Leigh Gay, outreach coordinator with the Bailey-Matthews National Shell Museum, said sand dollars seem to be easier to find on the shore in the summer months.
"It could be that they just reproduced, and it could be a natural die-off that happens with the younger ones," Gay said. "That is in my opinion what is happening. But I don’t know for sure.”
Mensch said people need to know the difference between mass strandings — when the tide goes out and the sand dollars wait on the wet sand for the tide to return — and dead sand dollars.
“Many people have a hard time telling if a sand dollar is dead or alive, and we often see people collecting live ones at the beach simply because they don't know any better,” Mensch said. “We always strongly emphasize with our guests that just because an animal is on the beach does not mean it is dead, or even necessarily distressed.
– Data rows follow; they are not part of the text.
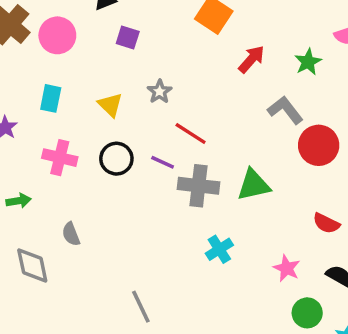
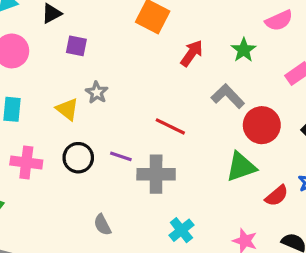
gray star: (160, 92) -> (97, 92), moved
red line: (191, 134) -> (170, 126), moved
green triangle: (254, 185) -> (241, 167), moved
red semicircle: (326, 223) -> (277, 196), turned -60
gray semicircle: (71, 234) -> (102, 225), moved

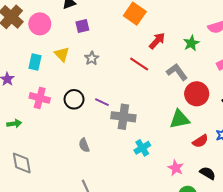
purple square: (76, 46) -> (82, 26), turned -32
yellow triangle: (67, 109) -> (62, 54), moved
red line: (170, 126) -> (139, 64), moved
cyan cross: (181, 230) -> (142, 148), moved

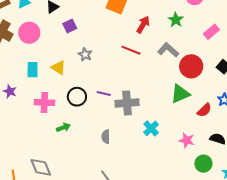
yellow triangle: (62, 54) -> (58, 68), moved
green arrow: (14, 124) -> (63, 127), moved
gray semicircle: (84, 145) -> (106, 137), moved, turned 32

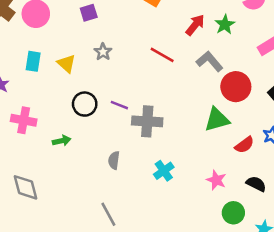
red arrow: (143, 25) -> (195, 25), moved
pink cross: (44, 102) -> (24, 120), moved
cyan cross: (151, 128) -> (164, 171), moved

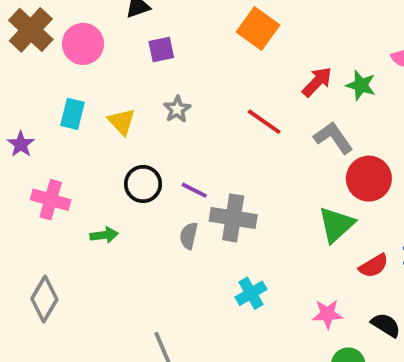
green star: (225, 25) -> (361, 85), turned -30
green triangle: (217, 120) -> (336, 225), turned -32
gray semicircle: (114, 160) -> (189, 236), moved
pink star: (216, 180) -> (327, 314), turned -30
gray diamond: (26, 187) -> (44, 299), turned 40

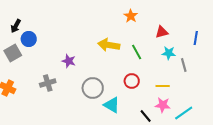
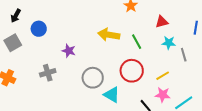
blue circle: (29, 39) -> (39, 29), moved
red circle: (132, 81) -> (132, 71), size x1.5
yellow line: (163, 86) -> (163, 76), turned -32

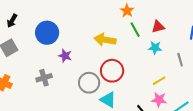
blue circle: (39, 29) -> (47, 33), moved, size x1.5
green line: (137, 42) -> (135, 30), moved
cyan star: (169, 43) -> (155, 48), moved
red circle: (132, 71) -> (112, 71), moved

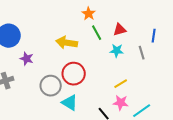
gray line: (180, 60) -> (142, 53), moved

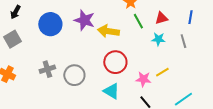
blue line: (154, 36) -> (190, 17), moved
purple star: (27, 59) -> (84, 20), moved, size x1.5
gray circle: (51, 86) -> (74, 75), moved
pink star: (121, 103) -> (143, 79), moved

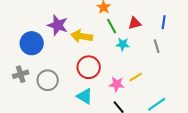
blue circle: (50, 24) -> (32, 43), moved
cyan star: (158, 39) -> (123, 44), moved

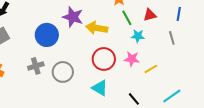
pink star: (117, 84) -> (132, 59), moved

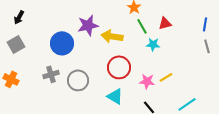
blue line: (179, 14) -> (205, 24), moved
purple star: (73, 17) -> (88, 25), turned -30
gray line: (172, 38) -> (207, 46), moved
pink star: (132, 59) -> (147, 81), moved

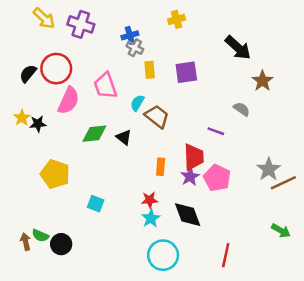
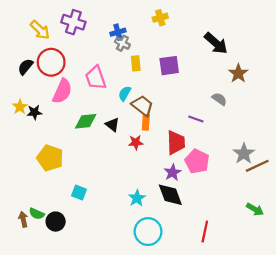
yellow arrow: (44, 18) -> (40, 30), moved
orange rectangle: (161, 167) -> (146, 122), moved
purple star: (190, 177) -> (173, 173), moved
red star: (150, 200) -> (136, 142), moved
cyan square: (96, 204) -> (79, 193), moved

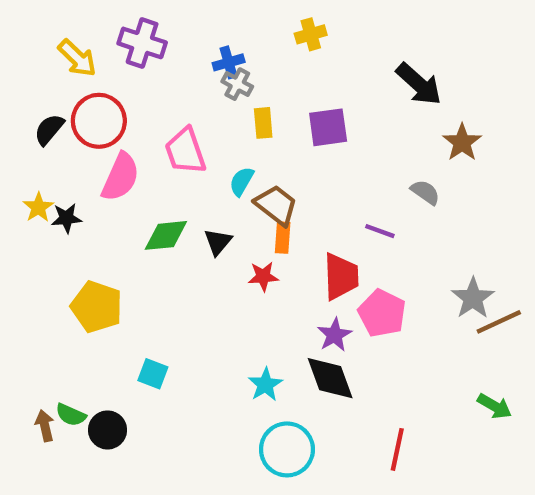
black triangle: (112, 125) -> (218, 242), turned 32

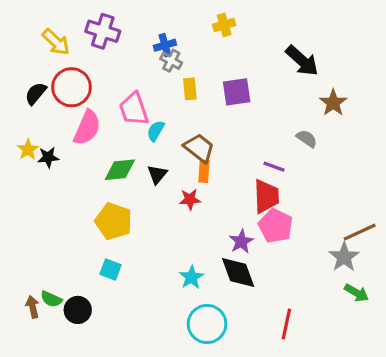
cyan semicircle: (242, 181) -> (156, 131), moved
red trapezoid: (341, 276) -> (266, 196), moved
gray star: (473, 298) -> (344, 257), moved
yellow pentagon: (97, 307) -> (114, 221), moved

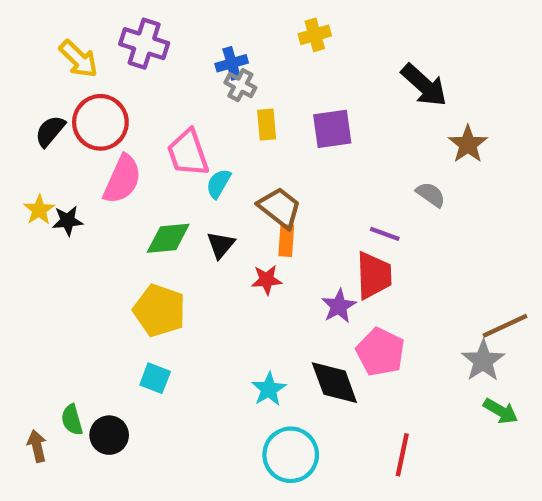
pink pentagon: (276, 226) -> (380, 352), moved
purple star: (241, 241) -> (339, 306), moved
green semicircle: (51, 299) -> (72, 420), turned 50
brown arrow: (33, 307) -> (37, 446), moved

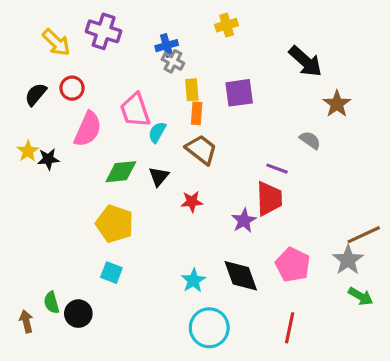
red circle: (100, 122) -> (72, 88), size x0.6
orange rectangle: (286, 240) -> (197, 113), moved
pink pentagon: (380, 352) -> (293, 265), moved

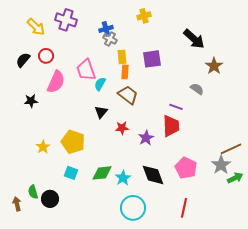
yellow star: (28, 151) -> (43, 147), moved
green diamond: (121, 172) -> (102, 173), moved
purple star: (244, 221) -> (146, 138), moved
green arrow: (361, 296) -> (235, 178), moved, turned -56

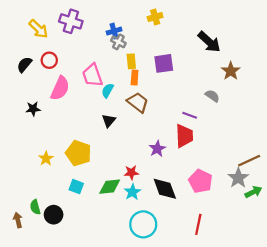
red star: (122, 128) -> (131, 173), moved

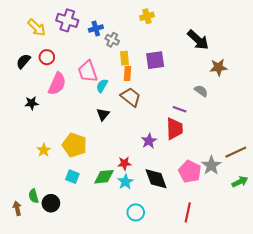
blue cross: (114, 31) -> (96, 29), moved
brown star: (231, 71) -> (218, 67), turned 30
gray star: (238, 178) -> (211, 165), moved
cyan circle: (143, 224) -> (136, 212), size x0.7

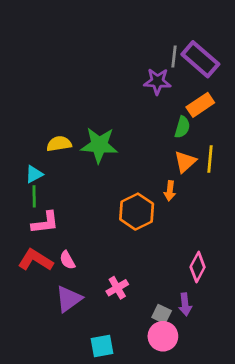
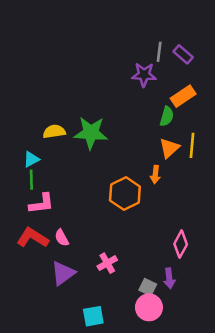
purple rectangle: (200, 59) -> (183, 54), size x0.6

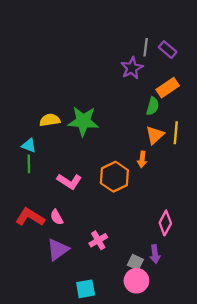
purple star: (144, 75) -> (132, 68), turned -30
cyan triangle: (31, 159) -> (29, 145), turned 49
pink L-shape: (41, 204) -> (69, 181), moved, turned 40

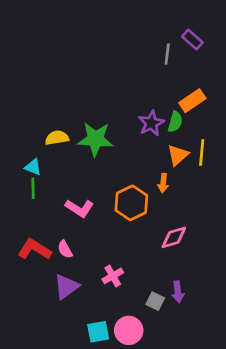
purple rectangle: (168, 50) -> (192, 39), moved
purple star: (132, 68) -> (151, 123), moved
pink diamond: (165, 223) -> (174, 237), moved, turned 45
pink circle: (136, 281) -> (129, 330), moved

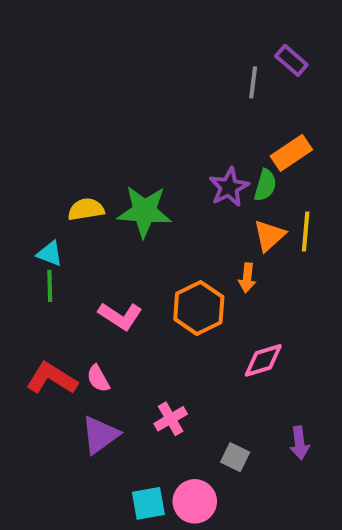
purple arrow: (178, 292) -> (299, 443), moved

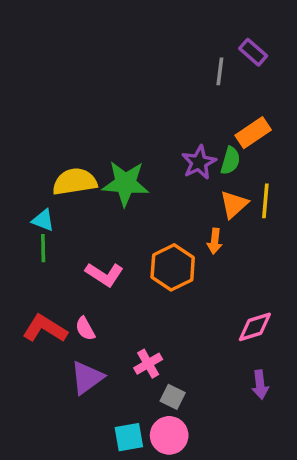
yellow semicircle: (86, 209) -> (75, 182), size x1.4
pink diamond: (263, 360) -> (255, 327), moved
gray square: (235, 457) -> (173, 397), moved

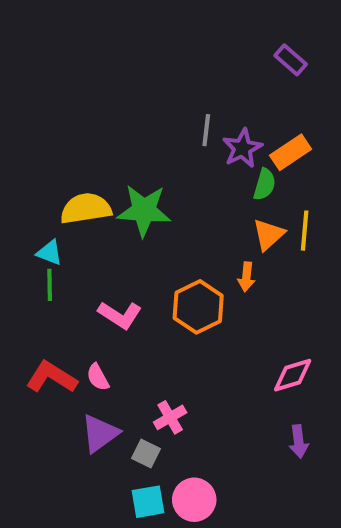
gray line: (220, 71) -> (206, 130), moved
purple star: (199, 162) -> (242, 148), moved
gray square: (173, 397) -> (146, 454), moved

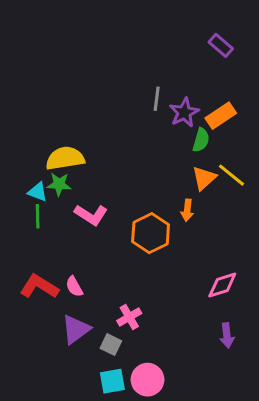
green star: (144, 210) -> (59, 184), moved, size x0.6
yellow line: (305, 231) -> (231, 175), turned -56
pink L-shape: (120, 315) -> (91, 215), moved

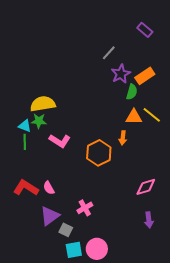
gray line: (157, 99) -> (109, 53), moved, turned 35
orange triangle: (204, 178) -> (134, 117), turned 42
gray square: (111, 345) -> (66, 230), moved

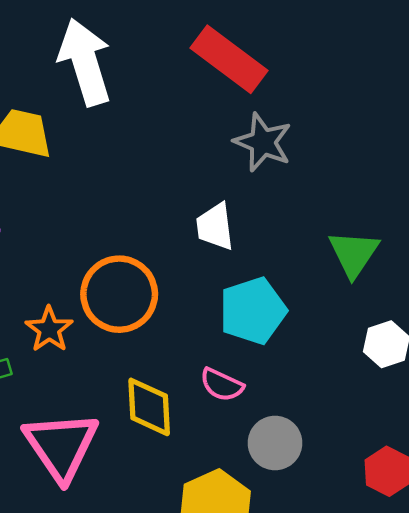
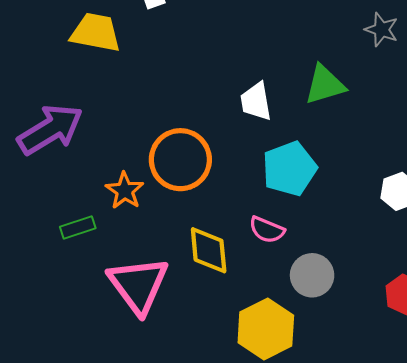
gray star: (263, 142) -> (382, 30), moved, size x0.7
green triangle: (354, 254) -> (325, 85), moved, turned 42

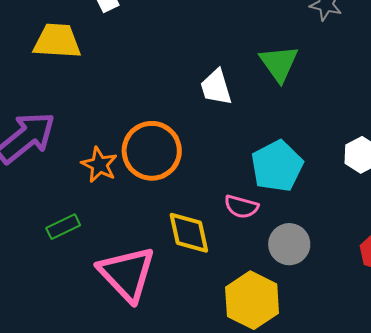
green triangle: (325, 85) -> (279, 63), turned -42
cyan pentagon: (289, 169) -> (277, 166), moved
orange star: (125, 191) -> (99, 165), moved

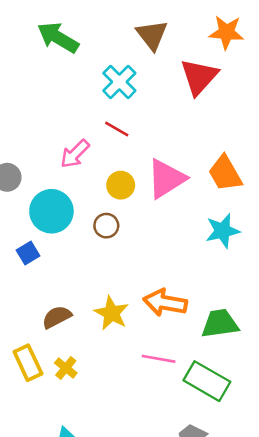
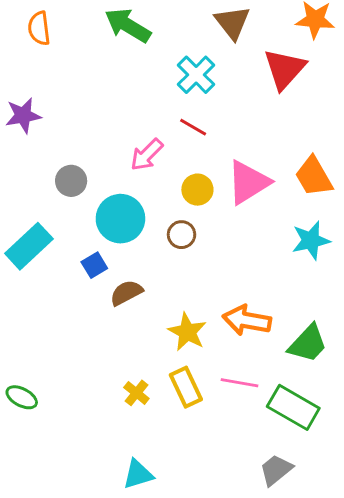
brown semicircle: (57, 317) -> (126, 293), moved
green trapezoid: (220, 324) -> (308, 344), turned 141
yellow rectangle: (28, 363) -> (186, 387), moved

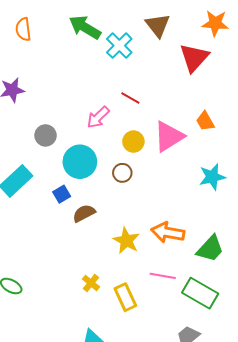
cyan cross: (196, 75) -> (119, 46), moved
orange trapezoid: (314, 176) -> (205, 121), moved, size x0.7
yellow rectangle: (186, 387) -> (125, 297), moved

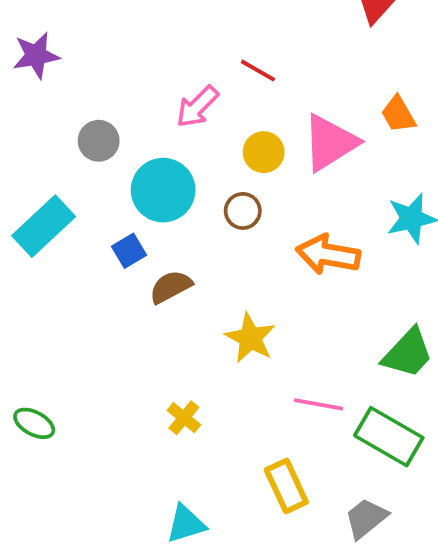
orange arrow: (168, 232) -> (328, 255), moved
yellow rectangle: (125, 297) -> (286, 486), moved

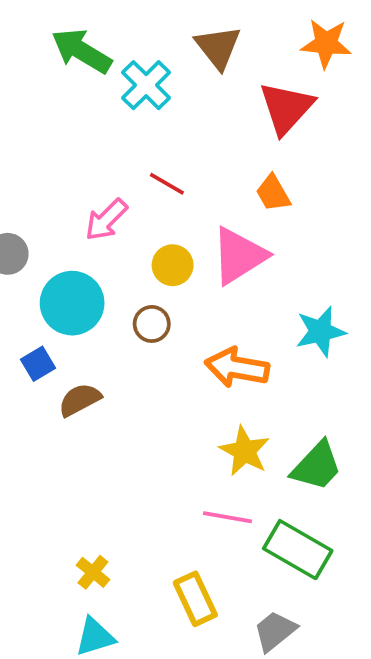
orange trapezoid: (398, 114) -> (273, 193), moved
yellow star: (250, 338) -> (245, 451), moved
yellow cross: (184, 418) -> (93, 572), moved

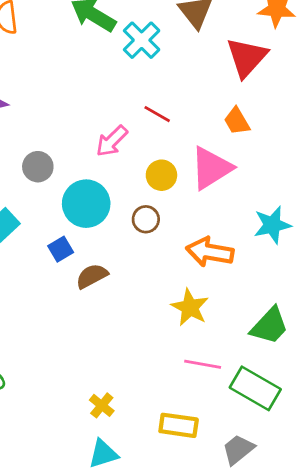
yellow star: (245, 451) -> (190, 307), moved
yellow rectangle: (195, 599) -> (179, 425), turned -57

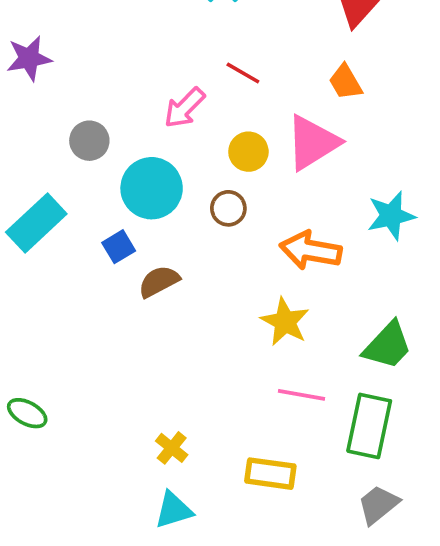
green rectangle: (255, 388) -> (369, 426), turned 72
gray trapezoid: (238, 449) -> (378, 505), moved

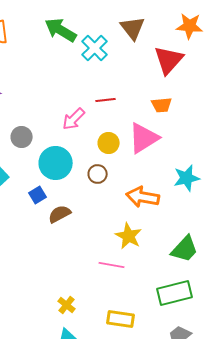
red line: (243, 73) -> (106, 100), turned -36
orange trapezoid: (345, 82) -> (162, 105), turned -65
pink line: (302, 395) -> (112, 265), moved
green rectangle: (369, 426) -> (175, 293), turned 64

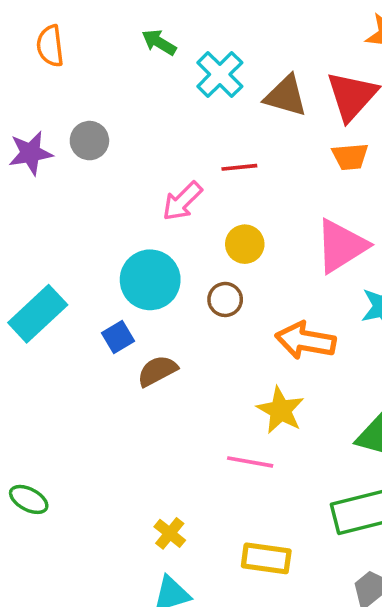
brown triangle: (133, 28) -> (286, 96), moved, turned -36
green arrow: (61, 30) -> (159, 42), size x0.6
orange trapezoid: (162, 105) -> (350, 157), moved
gray circle: (22, 137) -> (89, 141), moved
pink triangle: (144, 138) -> (341, 246), moved

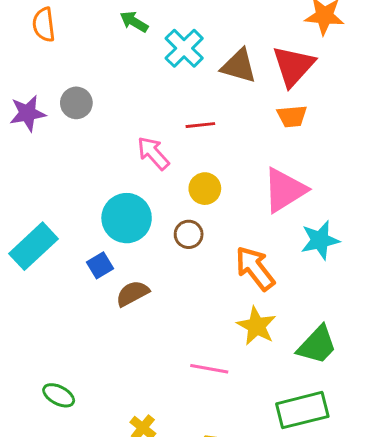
pink arrow: (182, 201) -> (153, 153), turned 93
orange arrow: (305, 341) -> (255, 268), turned 42
yellow star: (280, 410) -> (257, 326), moved
green ellipse: (29, 499) -> (59, 395), moved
She said the best way to tell whether a sand dollar is dead or alive is by looking at its texture.
"If it is fuzzy and looks like it hasn't shaved in a few days, it is best to assume it is alive," she said. "If it releases a yellow stain on you, it is alive and telling you to put it down. If the little bristles are moving at all, it is definitely alive.
“We also like to remind guests to never, ever throw a live animal. If someone finds a live sand dollar on the beach, the best thing to do is gently place it back in the water. Live shelling is illegal in Lee County, and violators face a $500 fine.”